▶ **What you need to do**: Your answer should consist only of the lines below from the one with "Partizipation zu stärken." through the one with "Ein auffallender Befund", copied exactly.

▶ **Given records**:
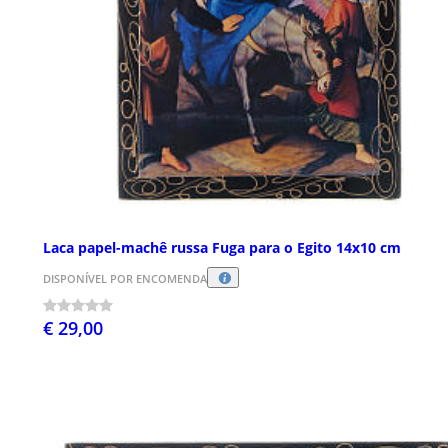
Laca papel-machê russa Fuga para o Egito 14x10 cm
DISPONÍVEL POR ENCOMENDA
€ 29,00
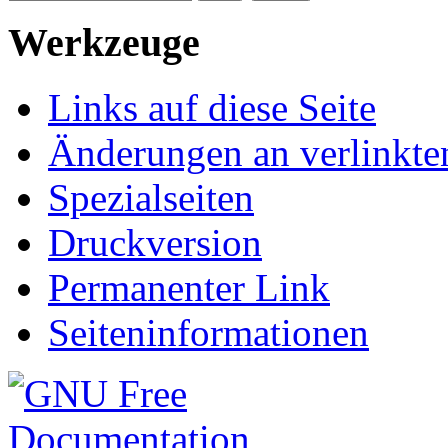
Werkzeuge
Links auf diese Seite
Änderungen an verlinkte
Spezialseiten
Druckversion
Permanenter Link
Seiteninformationen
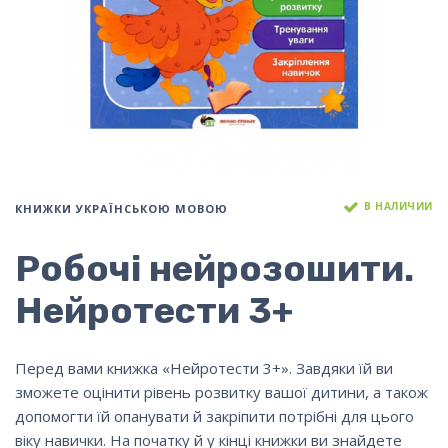
В НАЛИЧИИ
КНИЖКИ УКРАЇНСЬКОЮ МОВОЮ
Робочі нейрозошити.
Нейротести 3+
Перед вами книжка «Нейротести 3+». Завдяки їй ви
зможете оцінити рівень розвитку вашої дитини, а також
допомогти їй опанувати й закріпити потрібні для цього
віку навички. На початку й у кінці книжки ви знайдете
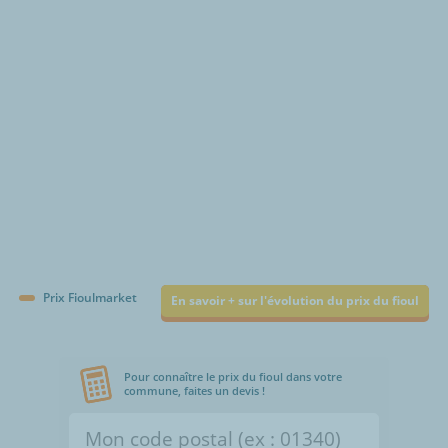
€/1000L
Prix Fioulmarket
En savoir + sur l'évolution du prix du fioul
Pour connaître le prix du fioul dans votre
commune, faites un devis !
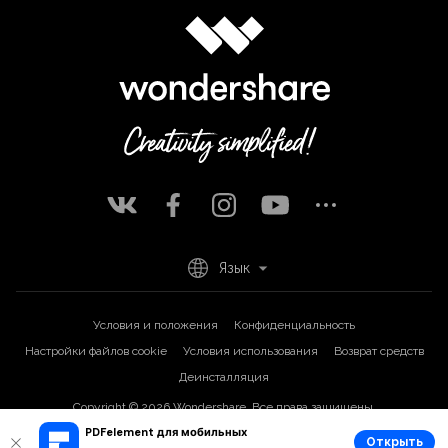
Язык
Условия и положения
Конфиденциальность
Настройки файлов cookie
Условия использования
Возврат средств
Деинсталляция
Copyright © 2026
Wondershare. Все права защищены.
PDFelement для мобильных
Открыть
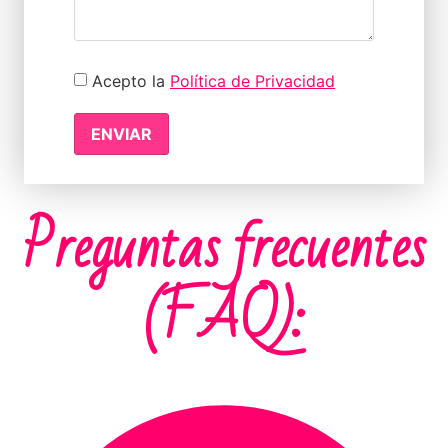
Acepto la
Política de Privacidad
ENVIAR
Preguntas frecuentes
(FAQ):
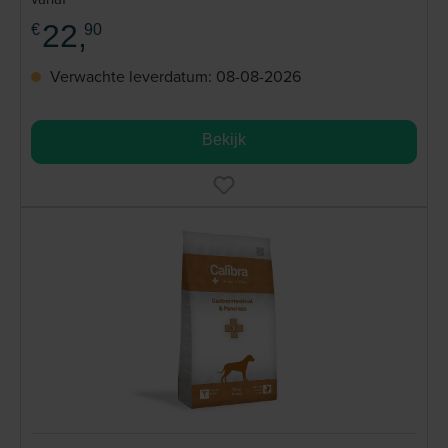
22,
€
90
Verwachte leverdatum: 08-08-2026
Bekijk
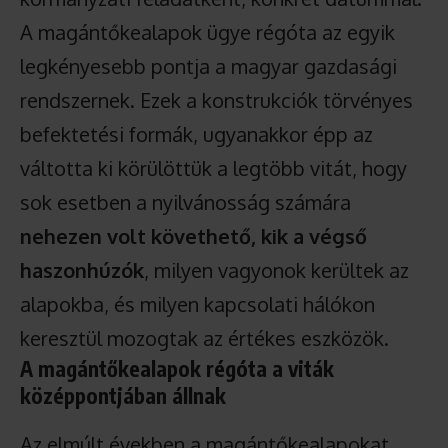
A magántőkealapok ügye régóta az egyik
legkényesebb pontja a magyar gazdasági
rendszernek. Ezek a konstrukciók törvényes
befektetési formák, ugyanakkor épp az
váltotta ki körülöttük a legtöbb vitát, hogy
sok esetben a nyilvánosság számára
nehezen volt követhető, kik a végső
haszonhúzók
, milyen vagyonok kerültek az
alapokba, és milyen kapcsolati hálókon
keresztül mozogtak az értékes eszközök.
A magántőkealapok régóta a viták
középpontjában állnak
Az elmúlt években a magántőkealapokat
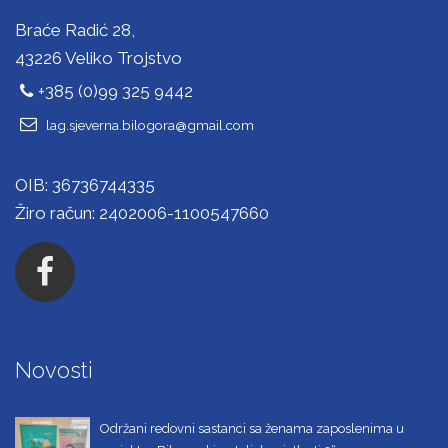
Braće Radić 28,
43226 Veliko Trojstvo
+385 (0)99 325 9442
lag.sjeverna.bilogora@gmail.com
OIB: 36736744335
Žiro račun: 2402006-1100547660
Novosti
Održani redovni sastanci sa ženama zaposlenima u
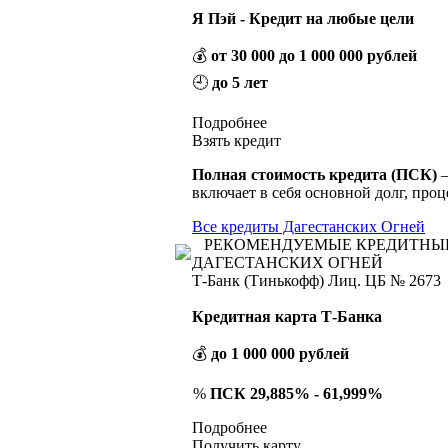
Я Пэй - Кредит на любые цели
💰
от 30 000 до 1 000 000 рублей
🕘
до 5 лет
Подробнее
Взять кредит
Полная стоимость кредита (ПСК)
–
включает в себя основной долг, проц
Все кредиты Дагестанских Огней
РЕКОМЕНДУЕМЫЕ КРЕДИТНЫ
ДАГЕСТАНСКИХ ОГНЕЙ
Т-Банк (Тинькофф) Лиц. ЦБ № 2673
Кредитная карта Т-Банка
💰
до 1 000 000 рублей
%
ПСК 29,885% - 61,999%
Подробнее
Получить карту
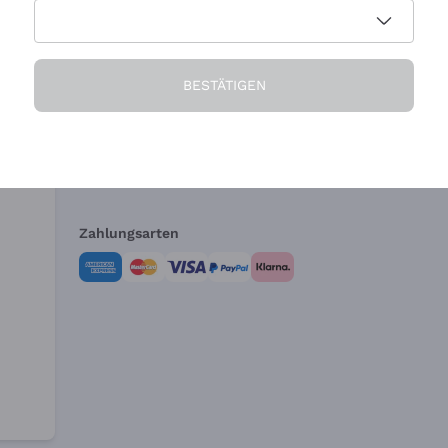
Die Firma
Brauchen Sie Hi
BESTÄTIGEN
Über uns
Kundendienst
AGB
Widerrufsformul
Zahlungsarten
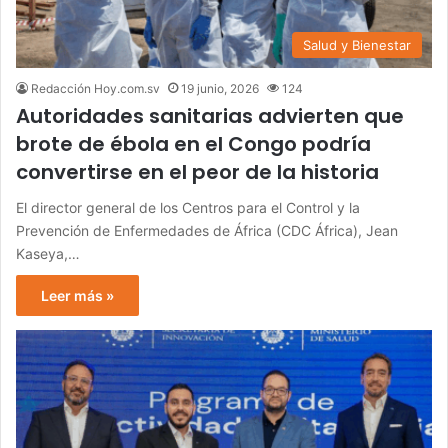
Salud y Bienestar
Redacción Hoy.com.sv
19 junio, 2026
124
Autoridades sanitarias advierten que
brote de ébola en el Congo podría
convertirse en el peor de la historia
El director general de los Centros para el Control y la
Prevención de Enfermedades de África (CDC África), Jean
Kaseya,…
Leer más »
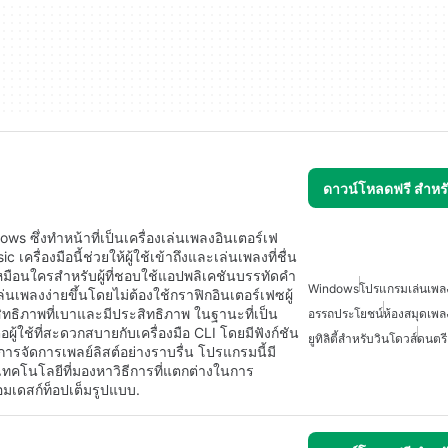
ดาวน์โหลดฟรี สำห
ws ซึ่งทำหน้าที่เป็นเครื่องเล่นเพลงอินเตอร์เฟ
รื่องมือนี้ช่วยให้ผู้ใช้เข้าถึงและเล่นเพลงที่ชื่น
มือนใครสำหรับผู้ที่ชอบใช้แอปพลิเคชันบรรทัดคำ
Windows
โปรแกรมเล่นเพลง
ล่นเพลงง่ายขึ้นโดยไม่ต้องใช้กราฟิกอินเตอร์เฟซผู้
ะสิทธิภาพที่เบาและมีประสิทธิภาพ ในฐานะที่เป็น
อรรถประโยชน์
ห้องสมุดเพล
ู้ใช้ที่สะดวกสบายกับเครื่องมือ CLI โดยมีฟังก์ชัน
ยูทิลิตี้สำหรับวินโดวส์
ดนตรี
รจัดการเพลย์ลิสต์อย่างราบรื่น โปรแกรมนี้มี
ทคโนโลยีที่มองหาวิธีการที่แตกต่างในการ
มเดสก์ท็อปเต็มรูปแบบ.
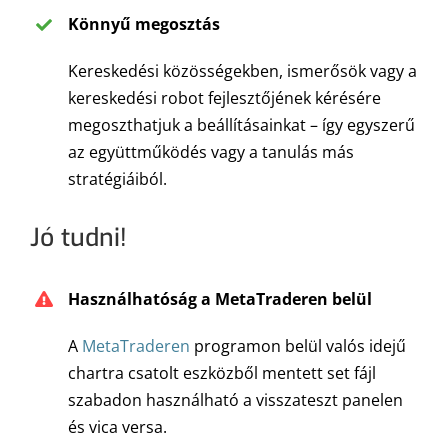
Könnyű megosztás
Kereskedési közösségekben, ismerősök vagy a
kereskedési robot fejlesztőjének kérésére
megoszthatjuk a beállításainkat – így egyszerű
az együttműködés vagy a tanulás más
stratégiáiból.
Jó tudni!
Használhatóság a MetaTraderen belül
A
MetaTraderen
programon belül valós idejű
chartra csatolt eszközből mentett set fájl
szabadon használható a visszateszt panelen
és vica versa.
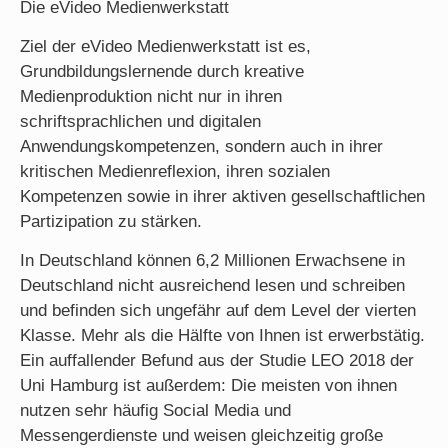
Die eVideo Medienwerkstatt
Ziel der eVideo Medienwerkstatt ist es,
Grundbildungslernende durch kreative
Medienproduktion nicht nur in ihren
schriftsprachlichen und digitalen
Anwendungskompetenzen, sondern auch in ihrer
kritischen Medienreflexion, ihren sozialen
Kompetenzen sowie in ihrer aktiven gesellschaftlichen
Partizipation zu stärken.
In Deutschland können 6,2 Millionen Erwachsene in
Deutschland nicht ausreichend lesen und schreiben
und befinden sich ungefähr auf dem Level der vierten
Klasse. Mehr als die Hälfte von Ihnen ist erwerbstätig.
Ein auffallender Befund aus der Studie LEO 2018 der
Uni Hamburg ist außerdem: Die meisten von ihnen
nutzen sehr häufig Social Media und
Messengerdienste und weisen gleichzeitig große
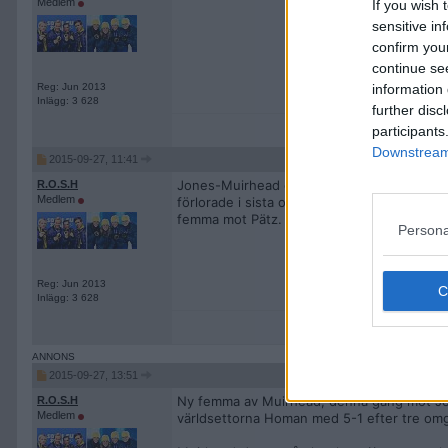
Medlem
If you wish 
sensitive in
confirm you
continue se
Reg: Jun 2013
information 
Inlägg: 3 628
further disc
participants
Downstream 
2015-09-27, 11:41
Jones-Muirhead och Homan-Sigfridsson i s
R.O.S.H
Medlem
förlorade i sista omgången. Sigfridsson van
femma mot Pätz.
Persona
Reg: Jun 2013
Inlägg: 3 628
2015-09-27, 13:51
Ny femma av Muirhead, denna gång mot Jones,
R.O.S.H
Medlem
världsettorna Homan med 5-1 efter tre om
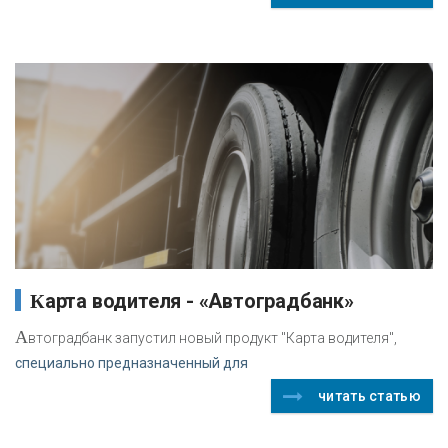
Карта водителя - «Автоградбанк»
А
втоградбанк запустил новый продукт "Карта водителя",
специально предназначенный для
читать статью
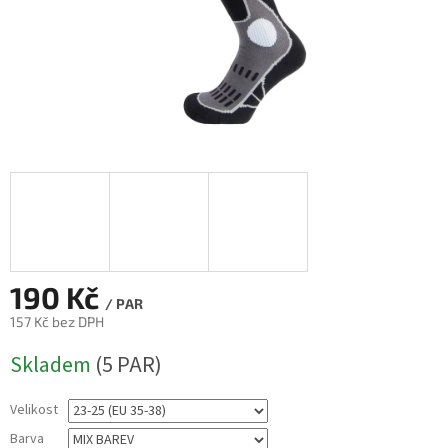
190 Kč
/ PAR
157 Kč bez DPH
Měrná
Skladem
(5 PAR)
cena:
Velikost
Barva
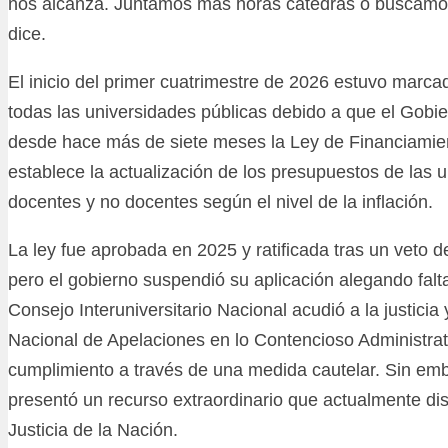
nos alcanza. Juntamos más horas cátedras o buscamos
dice.
El inicio del primer cuatrimestre de 2026 estuvo marca
todas las universidades públicas debido a que el Gobi
desde hace más de siete meses la Ley de Financiamien
establece la actualización de los presupuestos de las u
docentes y no docentes según el nivel de la inflación.
La ley fue aprobada en 2025 y ratificada tras un veto de
pero el gobierno suspendió su aplicación alegando falt
Consejo Interuniversitario Nacional acudió a la justicia 
Nacional de Apelaciones en lo Contencioso Administrat
cumplimiento a través de una medida cautelar. Sin emb
presentó un recurso extraordinario que actualmente di
Justicia de la Nación.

▶ **Exercise result**:
Partizipation zu stärken.
In Deutschland können 6,2 Millionen Erwachsene in
Deutschland nicht ausreichend lesen und schreiben
und befinden sich ungefähr auf dem Level der vierten
Klasse. Mehr als die Hälfte von Ihnen ist erwerbstätig.
Ein auffallender Befund aus der Studie LEO 2018 der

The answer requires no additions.